▶ [INSTRUCTIONS TO FOLLOW]
How do the lines below between the ones holding "Apprendre à se" and "Conférences", inclusive, read? Give them again exactly, with no other lines.

──────────────────────────────

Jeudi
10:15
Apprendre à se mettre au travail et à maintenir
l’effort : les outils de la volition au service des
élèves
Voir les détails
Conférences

──────────────────────────────

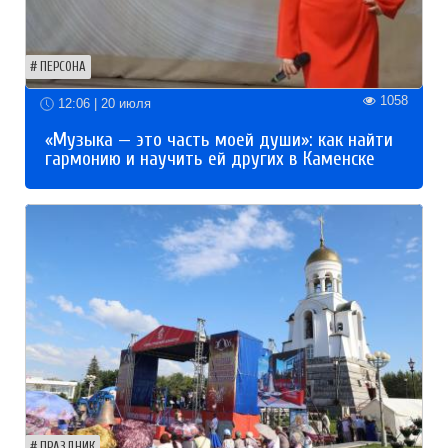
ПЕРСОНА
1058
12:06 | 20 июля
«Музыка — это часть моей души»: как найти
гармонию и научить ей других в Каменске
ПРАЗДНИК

──────────────────────────────

▶ [REPLY TO THE TASK]
Apprendre à se mettre au travail et à maintenir
l’effort : les outils de la volition au service des
élèves
Voir les détails
Conférences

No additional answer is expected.